§ Records shown
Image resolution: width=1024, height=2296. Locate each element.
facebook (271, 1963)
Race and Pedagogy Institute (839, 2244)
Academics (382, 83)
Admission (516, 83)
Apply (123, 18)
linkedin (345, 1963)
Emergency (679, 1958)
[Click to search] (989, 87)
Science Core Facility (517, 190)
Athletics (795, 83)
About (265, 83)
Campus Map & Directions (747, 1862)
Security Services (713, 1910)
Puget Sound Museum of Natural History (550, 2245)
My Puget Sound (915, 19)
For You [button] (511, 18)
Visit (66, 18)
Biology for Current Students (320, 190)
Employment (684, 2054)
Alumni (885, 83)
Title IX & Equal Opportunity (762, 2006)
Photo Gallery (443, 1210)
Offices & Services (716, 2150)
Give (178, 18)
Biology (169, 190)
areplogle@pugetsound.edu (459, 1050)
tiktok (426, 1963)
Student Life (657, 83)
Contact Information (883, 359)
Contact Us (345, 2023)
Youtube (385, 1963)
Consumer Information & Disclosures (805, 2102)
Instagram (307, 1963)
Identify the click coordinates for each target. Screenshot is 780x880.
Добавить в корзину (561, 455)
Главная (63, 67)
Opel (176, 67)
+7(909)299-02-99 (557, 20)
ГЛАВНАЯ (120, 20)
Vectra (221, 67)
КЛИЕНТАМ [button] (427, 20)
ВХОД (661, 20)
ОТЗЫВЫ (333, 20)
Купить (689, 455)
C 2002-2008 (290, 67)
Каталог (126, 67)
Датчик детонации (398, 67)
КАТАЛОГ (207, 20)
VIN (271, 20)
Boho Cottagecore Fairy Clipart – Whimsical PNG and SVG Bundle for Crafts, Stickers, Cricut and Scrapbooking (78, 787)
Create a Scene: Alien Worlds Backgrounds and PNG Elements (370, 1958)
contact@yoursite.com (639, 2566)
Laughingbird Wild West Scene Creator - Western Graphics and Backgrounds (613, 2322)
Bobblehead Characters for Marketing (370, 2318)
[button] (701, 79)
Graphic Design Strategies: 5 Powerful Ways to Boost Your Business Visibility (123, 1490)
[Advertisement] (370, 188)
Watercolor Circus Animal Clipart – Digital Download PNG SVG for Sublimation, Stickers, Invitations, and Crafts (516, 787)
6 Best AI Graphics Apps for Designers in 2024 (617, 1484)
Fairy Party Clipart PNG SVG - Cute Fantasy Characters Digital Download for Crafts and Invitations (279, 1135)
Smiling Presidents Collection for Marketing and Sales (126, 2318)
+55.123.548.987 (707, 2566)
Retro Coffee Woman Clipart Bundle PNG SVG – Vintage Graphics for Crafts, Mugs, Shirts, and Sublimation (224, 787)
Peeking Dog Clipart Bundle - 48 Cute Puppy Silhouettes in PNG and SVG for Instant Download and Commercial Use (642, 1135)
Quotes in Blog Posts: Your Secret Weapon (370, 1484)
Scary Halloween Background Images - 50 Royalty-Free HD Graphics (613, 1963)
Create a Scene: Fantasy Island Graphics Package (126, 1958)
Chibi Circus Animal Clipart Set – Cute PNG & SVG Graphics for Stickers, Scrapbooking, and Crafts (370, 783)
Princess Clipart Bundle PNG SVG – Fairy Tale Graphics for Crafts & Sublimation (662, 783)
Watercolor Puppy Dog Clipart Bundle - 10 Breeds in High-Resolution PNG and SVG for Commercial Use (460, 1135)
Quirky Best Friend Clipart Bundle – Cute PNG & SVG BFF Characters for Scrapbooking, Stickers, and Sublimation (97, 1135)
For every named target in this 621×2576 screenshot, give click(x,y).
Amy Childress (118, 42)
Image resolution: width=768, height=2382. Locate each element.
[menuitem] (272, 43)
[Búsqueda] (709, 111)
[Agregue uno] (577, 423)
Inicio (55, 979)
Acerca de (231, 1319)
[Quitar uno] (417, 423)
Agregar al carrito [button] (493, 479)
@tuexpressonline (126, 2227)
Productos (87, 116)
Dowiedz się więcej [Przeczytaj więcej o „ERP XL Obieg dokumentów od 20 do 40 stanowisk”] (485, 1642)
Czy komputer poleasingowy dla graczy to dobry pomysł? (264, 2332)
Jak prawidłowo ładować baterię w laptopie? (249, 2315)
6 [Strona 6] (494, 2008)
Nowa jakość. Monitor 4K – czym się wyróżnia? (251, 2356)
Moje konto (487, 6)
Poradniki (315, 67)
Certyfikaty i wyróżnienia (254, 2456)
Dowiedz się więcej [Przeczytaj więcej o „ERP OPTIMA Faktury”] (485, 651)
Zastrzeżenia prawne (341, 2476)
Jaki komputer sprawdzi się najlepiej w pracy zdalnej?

§ What the exercise asks
Once the listing above has been read, restate it exactly.

§ Your solution
Image resolution: width=1024, height=2296. Locate each element.
facebook (271, 1963)
Race and Pedagogy Institute (839, 2244)
Academics (382, 83)
Admission (516, 83)
Apply (123, 18)
linkedin (345, 1963)
Emergency (679, 1958)
[Click to search] (989, 87)
Science Core Facility (517, 190)
Athletics (795, 83)
About (265, 83)
Campus Map & Directions (747, 1862)
Security Services (713, 1910)
Puget Sound Museum of Natural History (550, 2245)
My Puget Sound (915, 19)
For You [button] (511, 18)
Visit (66, 18)
Biology for Current Students (320, 190)
Employment (684, 2054)
Alumni (885, 83)
Title IX & Equal Opportunity (762, 2006)
Photo Gallery (443, 1210)
Offices & Services (716, 2150)
Give (178, 18)
Biology (169, 190)
areplogle@pugetsound.edu (459, 1050)
tiktok (426, 1963)
Student Life (657, 83)
Contact Information (883, 359)
Contact Us (345, 2023)
Youtube (385, 1963)
Consumer Information & Disclosures (805, 2102)
Instagram (307, 1963)
Identify the click coordinates for each target. Screenshot is 780x880.
Добавить в корзину (561, 455)
Главная (63, 67)
Opel (176, 67)
+7(909)299-02-99 (557, 20)
ГЛАВНАЯ (120, 20)
Vectra (221, 67)
КЛИЕНТАМ [button] (427, 20)
ВХОД (661, 20)
ОТЗЫВЫ (333, 20)
Купить (689, 455)
C 2002-2008 (290, 67)
Каталог (126, 67)
Датчик детонации (398, 67)
КАТАЛОГ (207, 20)
VIN (271, 20)
Boho Cottagecore Fairy Clipart – Whimsical PNG and SVG Bundle for Crafts, Stickers, Cricut and Scrapbooking (78, 787)
Create a Scene: Alien Worlds Backgrounds and PNG Elements (370, 1958)
contact@yoursite.com (639, 2566)
Laughingbird Wild West Scene Creator - Western Graphics and Backgrounds (613, 2322)
Bobblehead Characters for Marketing (370, 2318)
[button] (701, 79)
Graphic Design Strategies: 5 Powerful Ways to Boost Your Business Visibility (123, 1490)
[Advertisement] (370, 188)
Watercolor Circus Animal Clipart – Digital Download PNG SVG for Sublimation, Stickers, Invitations, and Crafts (516, 787)
6 Best AI Graphics Apps for Designers in 2024 (617, 1484)
Fairy Party Clipart PNG SVG - Cute Fantasy Characters Digital Download for Crafts and Invitations (279, 1135)
Smiling Presidents Collection for Marketing and Sales (126, 2318)
+55.123.548.987 (707, 2566)
Retro Coffee Woman Clipart Bundle PNG SVG – Vintage Graphics for Crafts, Mugs, Shirts, and Sublimation (224, 787)
Peeking Dog Clipart Bundle - 48 Cute Puppy Silhouettes in PNG and SVG for Instant Download and Commercial Use (642, 1135)
Quotes in Blog Posts: Your Secret Weapon (370, 1484)
Scary Halloween Background Images - 50 Royalty-Free HD Graphics (613, 1963)
Create a Scene: Fantasy Island Graphics Package (126, 1958)
Chibi Circus Animal Clipart Set – Cute PNG & SVG Graphics for Stickers, Scrapbooking, and Crafts (370, 783)
Princess Clipart Bundle PNG SVG – Fairy Tale Graphics for Crafts & Sublimation (662, 783)
Watercolor Puppy Dog Clipart Bundle - 10 Breeds in High-Resolution PNG and SVG for Commercial Use (460, 1135)
Quirky Best Friend Clipart Bundle – Cute PNG & SVG BFF Characters for Scrapbooking, Stickers, and Sublimation (97, 1135)
For every named target in this 621×2576 screenshot, give click(x,y).
Amy Childress (118, 42)
Image resolution: width=768, height=2382. Locate each element.
[menuitem] (272, 43)
[Búsqueda] (709, 111)
[Agregue uno] (577, 423)
Inicio (55, 979)
Acerca de (231, 1319)
[Quitar uno] (417, 423)
Agregar al carrito [button] (493, 479)
@tuexpressonline (126, 2227)
Productos (87, 116)
Dowiedz się więcej [Przeczytaj więcej o „ERP XL Obieg dokumentów od 20 do 40 stanowisk”] (485, 1642)
Czy komputer poleasingowy dla graczy to dobry pomysł? (264, 2332)
Jak prawidłowo ładować baterię w laptopie? (249, 2315)
6 [Strona 6] (494, 2008)
Nowa jakość. Monitor 4K – czym się wyróżnia? (251, 2356)
Moje konto (487, 6)
Poradniki (315, 67)
Certyfikaty i wyróżnienia (254, 2456)
Dowiedz się więcej [Przeczytaj więcej o „ERP OPTIMA Faktury”] (485, 651)
Zastrzeżenia prawne (341, 2476)
Jaki komputer sprawdzi się najlepiej w pracy zdalnej?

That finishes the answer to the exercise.